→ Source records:

##############################

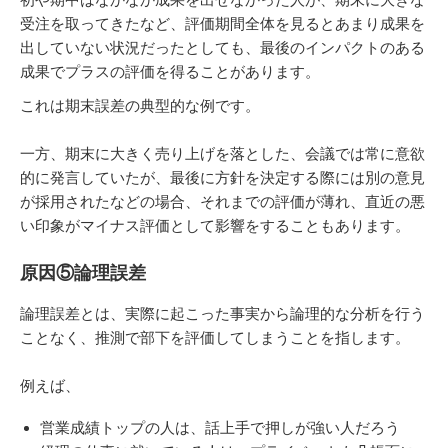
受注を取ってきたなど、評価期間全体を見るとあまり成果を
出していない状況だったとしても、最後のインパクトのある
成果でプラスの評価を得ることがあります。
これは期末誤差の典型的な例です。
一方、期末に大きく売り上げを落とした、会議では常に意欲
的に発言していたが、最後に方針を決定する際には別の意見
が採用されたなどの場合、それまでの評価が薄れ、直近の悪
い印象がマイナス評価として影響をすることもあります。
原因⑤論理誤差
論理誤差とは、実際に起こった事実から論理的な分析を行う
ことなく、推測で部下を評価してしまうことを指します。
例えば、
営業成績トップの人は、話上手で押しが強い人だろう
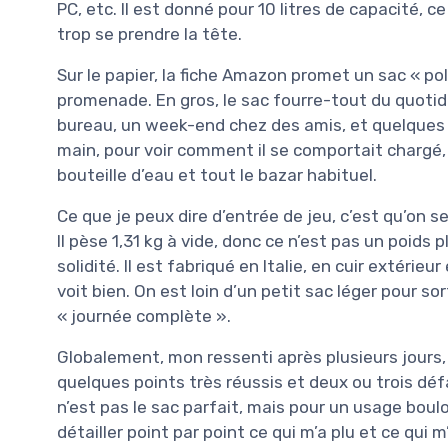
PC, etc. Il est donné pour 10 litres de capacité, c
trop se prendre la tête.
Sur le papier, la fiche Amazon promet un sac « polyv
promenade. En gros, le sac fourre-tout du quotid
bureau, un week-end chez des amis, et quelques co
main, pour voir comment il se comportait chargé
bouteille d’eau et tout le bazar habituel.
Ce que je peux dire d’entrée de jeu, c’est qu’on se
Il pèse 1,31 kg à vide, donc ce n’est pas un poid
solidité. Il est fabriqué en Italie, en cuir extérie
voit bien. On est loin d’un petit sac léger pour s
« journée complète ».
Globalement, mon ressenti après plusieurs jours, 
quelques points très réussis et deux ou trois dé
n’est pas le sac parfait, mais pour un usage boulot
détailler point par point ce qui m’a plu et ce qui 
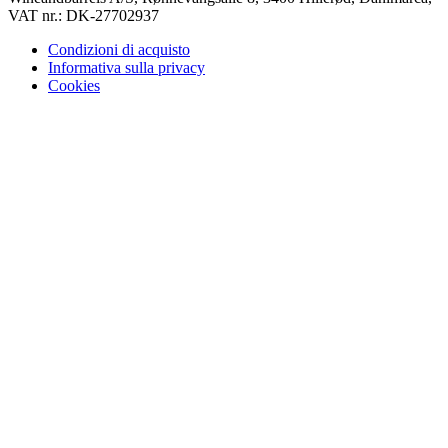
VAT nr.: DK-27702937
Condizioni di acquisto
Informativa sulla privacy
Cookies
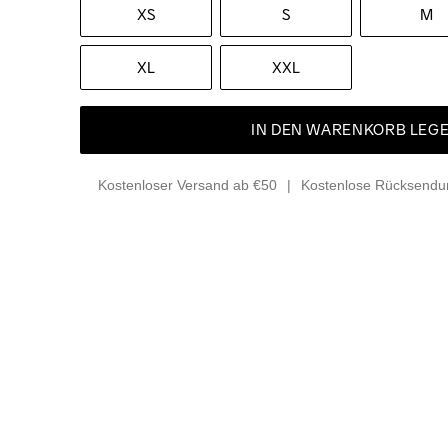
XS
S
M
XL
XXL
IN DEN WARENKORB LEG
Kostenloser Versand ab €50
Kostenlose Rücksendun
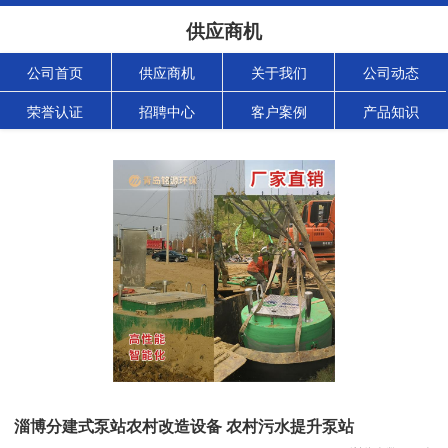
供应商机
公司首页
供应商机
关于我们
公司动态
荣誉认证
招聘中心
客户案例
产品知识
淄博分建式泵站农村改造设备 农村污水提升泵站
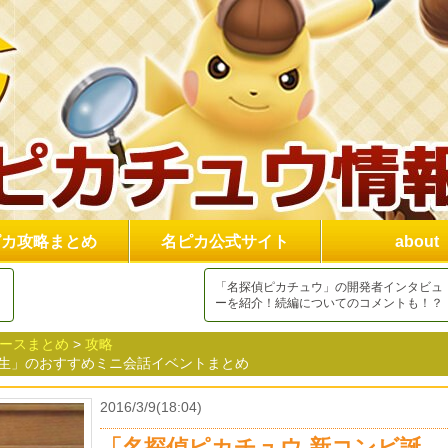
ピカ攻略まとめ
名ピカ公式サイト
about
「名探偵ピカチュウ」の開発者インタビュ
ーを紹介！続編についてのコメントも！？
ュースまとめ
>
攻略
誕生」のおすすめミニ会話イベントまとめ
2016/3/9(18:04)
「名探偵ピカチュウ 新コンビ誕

##############################

→ EXERCISE OBJECTIVE:
Your answer should be an exact copy of the entries above, with no images included.

→ OUTPUT OF THE EXERCISE:
受注を取ってきたなど、評価期間全体を見るとあまり成果を
出していない状況だったとしても、最後のインパクトのある
成果でプラスの評価を得ることがあります。
これは期末誤差の典型的な例です。
一方、期末に大きく売り上げを落とした、会議では常に意欲
的に発言していたが、最後に方針を決定する際には別の意見
が採用されたなどの場合、それまでの評価が薄れ、直近の悪
い印象がマイナス評価として影響をすることもあります。
原因⑤論理誤差
論理誤差とは、実際に起こった事実から論理的な分析を行う
ことなく、推測で部下を評価してしまうことを指します。
例えば、
営業成績トップの人は、話上手で押しが強い人だろう
PC, etc. Il est donné pour 10 litres de capacité, c
trop se prendre la tête.
Sur le papier, la fiche Amazon promet un sac « polyv
promenade. En gros, le sac fourre-tout du quotid
bureau, un week-end chez des amis, et quelques co
main, pour voir comment il se comportait chargé
bouteille d’eau et tout le bazar habituel.
Ce que je peux dire d’entrée de jeu, c’est qu’on se
Il pèse 1,31 kg à vide, donc ce n’est pas un poid
solidité. Il est fabriqué en Italie, en cuir extérie
voit bien. On est loin d’un petit sac léger pour s
« journée complète ».
Globalement, mon ressenti après plusieurs jours, 
quelques points très réussis et deux ou trois dé
n’est pas le sac parfait, mais pour un usage boulot
détailler point par point ce qui m’a plu et ce qui 
VAT nr.: DK-27702937
Condizioni di acquisto
Informativa sulla privacy
Cookies
XS
S
M
XL
XXL
IN DEN WARENKORB LEG
Kostenloser Versand ab €50
Kostenlose Rücksendun
供应商机
公司首页
供应商机
关于我们
公司动态
荣誉认证
招聘中心
客户案例
产品知识
淄博分建式泵站农村改造设备 农村污水提升泵站
ピカ攻略まとめ
名ピカ公式サイト
about
「名探偵ピカチュウ」の開発者インタビュ
ーを紹介！続編についてのコメントも！？
ュースまとめ
>
攻略
誕生」のおすすめミニ会話イベントまとめ
2016/3/9(18:04)
「名探偵ピカチュウ 新コンビ誕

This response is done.